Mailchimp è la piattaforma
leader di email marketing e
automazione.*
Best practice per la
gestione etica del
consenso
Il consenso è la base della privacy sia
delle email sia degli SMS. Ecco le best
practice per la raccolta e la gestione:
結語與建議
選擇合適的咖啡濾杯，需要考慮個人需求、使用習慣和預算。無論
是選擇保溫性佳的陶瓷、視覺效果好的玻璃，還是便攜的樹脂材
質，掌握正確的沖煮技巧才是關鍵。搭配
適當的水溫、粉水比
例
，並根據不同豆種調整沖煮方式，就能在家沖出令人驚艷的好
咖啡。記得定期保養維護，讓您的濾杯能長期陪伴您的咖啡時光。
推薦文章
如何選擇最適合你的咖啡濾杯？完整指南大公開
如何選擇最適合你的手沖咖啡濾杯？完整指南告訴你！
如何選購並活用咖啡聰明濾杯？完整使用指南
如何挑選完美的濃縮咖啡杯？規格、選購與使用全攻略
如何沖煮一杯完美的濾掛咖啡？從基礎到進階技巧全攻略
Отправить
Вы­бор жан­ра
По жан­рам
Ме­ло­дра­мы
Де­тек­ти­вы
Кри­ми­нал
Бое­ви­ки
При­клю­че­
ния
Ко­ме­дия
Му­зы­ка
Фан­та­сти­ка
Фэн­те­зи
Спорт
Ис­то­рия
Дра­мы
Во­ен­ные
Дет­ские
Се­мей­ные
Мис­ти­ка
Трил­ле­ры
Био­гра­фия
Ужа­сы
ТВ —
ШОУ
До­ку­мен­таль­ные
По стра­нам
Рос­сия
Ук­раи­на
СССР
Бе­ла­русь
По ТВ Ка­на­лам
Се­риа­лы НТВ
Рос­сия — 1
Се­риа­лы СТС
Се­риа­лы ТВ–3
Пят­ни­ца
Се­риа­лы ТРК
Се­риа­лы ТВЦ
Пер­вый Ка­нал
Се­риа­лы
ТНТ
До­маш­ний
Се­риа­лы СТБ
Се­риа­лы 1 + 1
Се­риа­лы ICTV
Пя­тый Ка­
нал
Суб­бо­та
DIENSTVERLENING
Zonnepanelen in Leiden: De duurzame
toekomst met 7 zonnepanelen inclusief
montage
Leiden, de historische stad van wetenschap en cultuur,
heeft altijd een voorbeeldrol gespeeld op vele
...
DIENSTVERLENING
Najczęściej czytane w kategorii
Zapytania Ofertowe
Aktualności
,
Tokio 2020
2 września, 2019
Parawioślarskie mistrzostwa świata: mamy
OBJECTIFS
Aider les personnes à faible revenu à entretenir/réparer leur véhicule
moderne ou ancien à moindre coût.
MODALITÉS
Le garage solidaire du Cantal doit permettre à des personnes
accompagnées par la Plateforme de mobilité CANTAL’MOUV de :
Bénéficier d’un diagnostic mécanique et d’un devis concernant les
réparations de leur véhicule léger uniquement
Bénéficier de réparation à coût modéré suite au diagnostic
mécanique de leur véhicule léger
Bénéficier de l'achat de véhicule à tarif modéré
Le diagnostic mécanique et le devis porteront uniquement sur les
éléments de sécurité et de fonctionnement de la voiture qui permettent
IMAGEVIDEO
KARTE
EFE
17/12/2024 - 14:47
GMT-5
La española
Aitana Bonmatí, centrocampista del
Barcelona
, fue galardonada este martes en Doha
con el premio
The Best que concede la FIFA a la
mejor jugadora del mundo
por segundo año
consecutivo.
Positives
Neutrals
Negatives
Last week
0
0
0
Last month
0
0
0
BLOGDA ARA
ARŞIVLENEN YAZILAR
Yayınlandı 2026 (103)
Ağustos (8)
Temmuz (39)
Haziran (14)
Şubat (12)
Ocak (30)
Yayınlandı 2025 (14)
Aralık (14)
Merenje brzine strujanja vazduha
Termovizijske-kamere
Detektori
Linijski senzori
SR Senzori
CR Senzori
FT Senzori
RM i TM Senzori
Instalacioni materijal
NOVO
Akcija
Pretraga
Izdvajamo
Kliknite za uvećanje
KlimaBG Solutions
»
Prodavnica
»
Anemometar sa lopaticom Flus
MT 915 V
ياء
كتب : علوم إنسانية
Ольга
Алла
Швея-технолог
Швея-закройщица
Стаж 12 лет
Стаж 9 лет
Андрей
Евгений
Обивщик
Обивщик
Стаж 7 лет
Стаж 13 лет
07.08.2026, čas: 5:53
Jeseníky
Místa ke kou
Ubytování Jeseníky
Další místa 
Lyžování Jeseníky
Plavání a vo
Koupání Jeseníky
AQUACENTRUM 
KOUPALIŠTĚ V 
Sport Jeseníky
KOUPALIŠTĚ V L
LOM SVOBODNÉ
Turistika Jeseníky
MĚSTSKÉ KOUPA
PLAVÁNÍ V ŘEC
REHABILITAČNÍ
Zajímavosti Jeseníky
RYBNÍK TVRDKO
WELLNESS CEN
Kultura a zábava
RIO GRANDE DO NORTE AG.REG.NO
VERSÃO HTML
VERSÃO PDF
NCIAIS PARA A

• [Exercise aim]:
Show every line from the listing above in which the string "coût" appears.

• [Your solution]:
moderne ou ancien à moindre coût.
Bénéficier de réparation à coût modéré suite au diagnostic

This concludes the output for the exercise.